◆ TASK TO COMPLETE
Nothing before the line containing "up too much" should appear; please restate that line and every later line word for word through the end of the listing.
- Opening Delimiter -
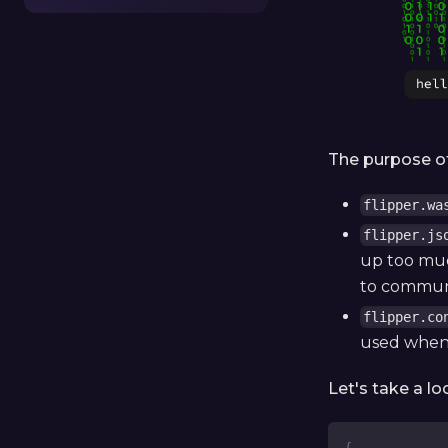
The purpose of 
flipper.wa
flipper.js
up too much
to communi
flipper.co
used when 
Let's take a lo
- Closing Delimiter -
◆ RESPONSE BELOW
up too much
to communi
flipper.co
used when 
Let's take a lo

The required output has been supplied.